*WHAT IS BEING ASKED*
Since the records include pictures, leave those out while you reproduce exactly and only the lines from the one containing "Inne Androidy" through the one containing "Hello world!", inclusive.

Stored dataset items:
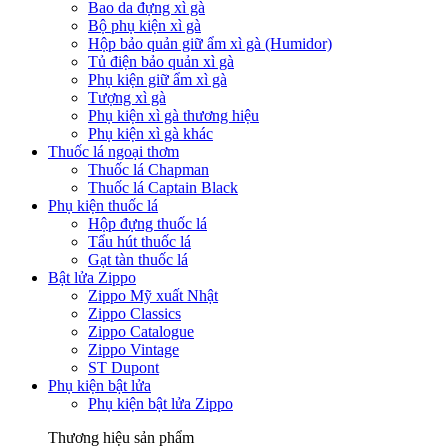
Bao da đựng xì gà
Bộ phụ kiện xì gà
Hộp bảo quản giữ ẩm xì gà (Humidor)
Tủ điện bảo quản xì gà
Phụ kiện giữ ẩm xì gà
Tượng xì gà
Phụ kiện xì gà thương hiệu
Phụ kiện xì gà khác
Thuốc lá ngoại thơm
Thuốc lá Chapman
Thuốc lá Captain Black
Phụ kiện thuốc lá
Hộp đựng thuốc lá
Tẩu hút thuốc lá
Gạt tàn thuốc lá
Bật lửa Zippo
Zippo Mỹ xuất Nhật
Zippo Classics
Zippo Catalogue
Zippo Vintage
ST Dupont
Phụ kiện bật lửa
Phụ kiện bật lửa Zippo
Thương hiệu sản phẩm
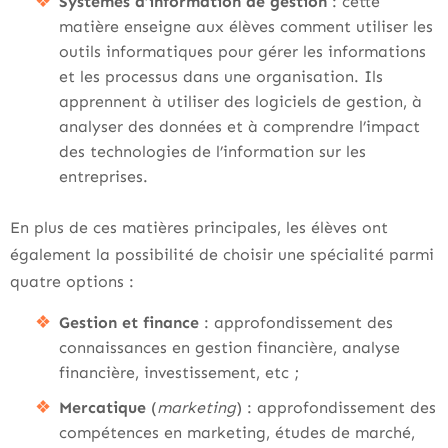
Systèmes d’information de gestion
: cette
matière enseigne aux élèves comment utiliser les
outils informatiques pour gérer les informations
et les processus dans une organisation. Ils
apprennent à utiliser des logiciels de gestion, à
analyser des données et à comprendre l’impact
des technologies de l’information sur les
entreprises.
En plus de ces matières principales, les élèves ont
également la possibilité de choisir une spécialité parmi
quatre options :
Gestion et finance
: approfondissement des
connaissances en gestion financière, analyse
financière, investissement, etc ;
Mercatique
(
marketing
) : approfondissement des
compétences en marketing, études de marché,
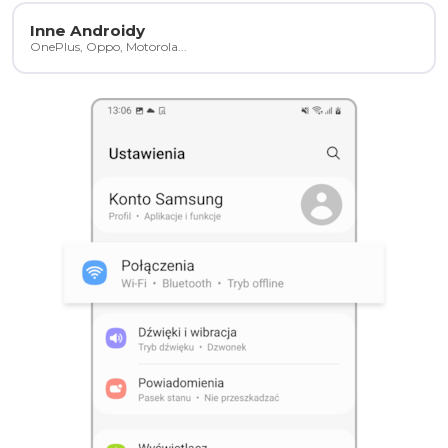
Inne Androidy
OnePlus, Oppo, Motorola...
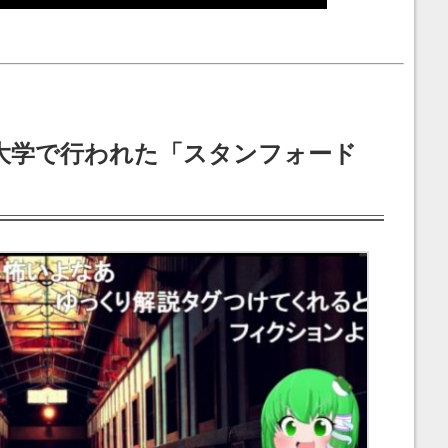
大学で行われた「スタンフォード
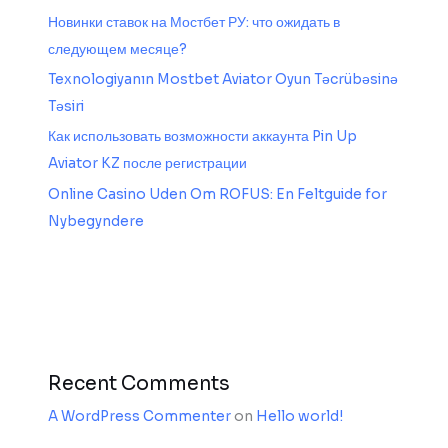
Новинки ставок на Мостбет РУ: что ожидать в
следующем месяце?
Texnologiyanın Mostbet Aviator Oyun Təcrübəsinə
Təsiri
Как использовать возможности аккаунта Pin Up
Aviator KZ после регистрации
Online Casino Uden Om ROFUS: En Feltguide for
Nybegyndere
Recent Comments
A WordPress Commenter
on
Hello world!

--

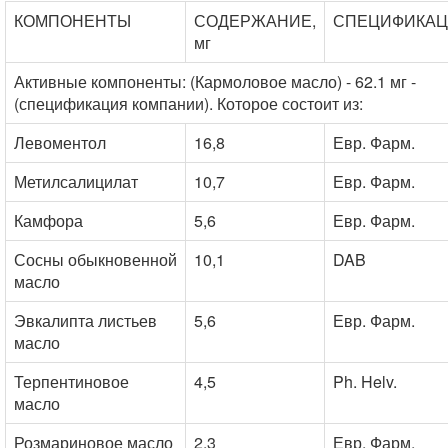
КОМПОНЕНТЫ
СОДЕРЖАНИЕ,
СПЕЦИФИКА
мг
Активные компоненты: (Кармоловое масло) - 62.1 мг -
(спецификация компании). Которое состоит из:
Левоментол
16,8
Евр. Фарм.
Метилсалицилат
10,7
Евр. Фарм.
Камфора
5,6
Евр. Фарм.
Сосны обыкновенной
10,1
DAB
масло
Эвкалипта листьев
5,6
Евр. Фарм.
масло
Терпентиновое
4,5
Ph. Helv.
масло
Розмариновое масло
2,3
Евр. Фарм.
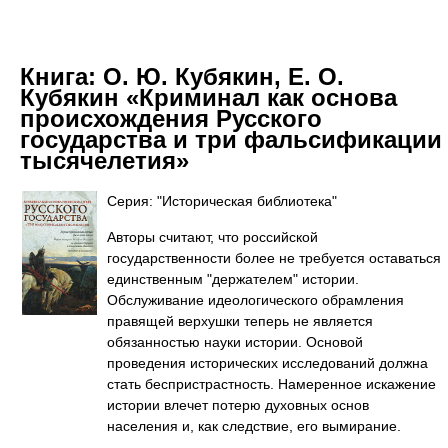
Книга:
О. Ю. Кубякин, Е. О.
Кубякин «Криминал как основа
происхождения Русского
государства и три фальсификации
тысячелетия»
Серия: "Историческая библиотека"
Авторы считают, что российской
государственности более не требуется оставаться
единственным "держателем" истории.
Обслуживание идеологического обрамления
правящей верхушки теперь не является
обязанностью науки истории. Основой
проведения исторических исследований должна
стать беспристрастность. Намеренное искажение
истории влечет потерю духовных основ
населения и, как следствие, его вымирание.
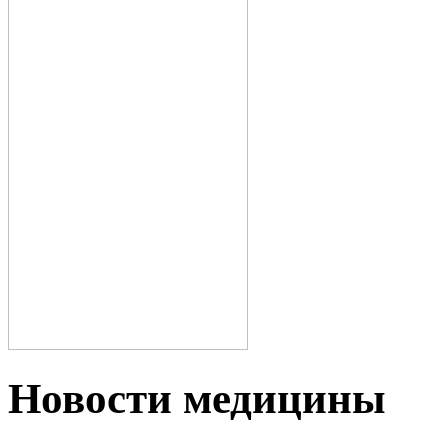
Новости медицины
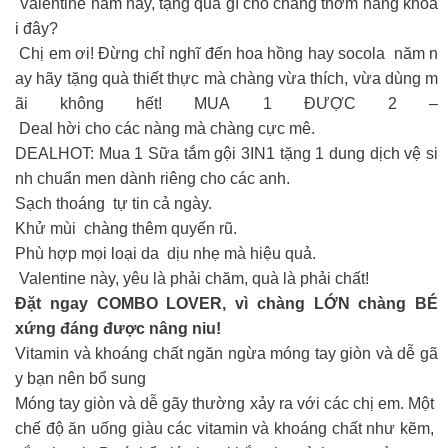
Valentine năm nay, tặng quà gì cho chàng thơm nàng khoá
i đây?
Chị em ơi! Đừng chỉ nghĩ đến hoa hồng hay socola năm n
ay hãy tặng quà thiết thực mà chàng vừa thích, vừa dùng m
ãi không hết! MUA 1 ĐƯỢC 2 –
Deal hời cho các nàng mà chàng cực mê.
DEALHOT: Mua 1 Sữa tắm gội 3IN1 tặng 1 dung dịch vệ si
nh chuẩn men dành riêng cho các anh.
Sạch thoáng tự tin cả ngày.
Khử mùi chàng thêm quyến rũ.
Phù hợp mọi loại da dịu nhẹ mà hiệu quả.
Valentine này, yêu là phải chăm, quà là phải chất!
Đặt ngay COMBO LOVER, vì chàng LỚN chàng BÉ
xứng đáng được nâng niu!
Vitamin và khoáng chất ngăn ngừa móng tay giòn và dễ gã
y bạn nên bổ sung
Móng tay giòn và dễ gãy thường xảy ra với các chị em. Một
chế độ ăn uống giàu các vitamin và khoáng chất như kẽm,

*COMPLETED TASK*
Inne Androidy
OnePlus, Oppo, Motorola...
大学で行われた「スタンフォード
Новинки ставок на Мостбет РУ: что ожидать в
следующем месяце?
Texnologiyanın Mostbet Aviator Oyun Təcrübəsinə
Təsiri
Как использовать возможности аккаунта Pin Up
Aviator KZ после регистрации
Online Casino Uden Om ROFUS: En Feltguide for
Nybegyndere
Recent Comments
A WordPress Commenter
on
Hello world!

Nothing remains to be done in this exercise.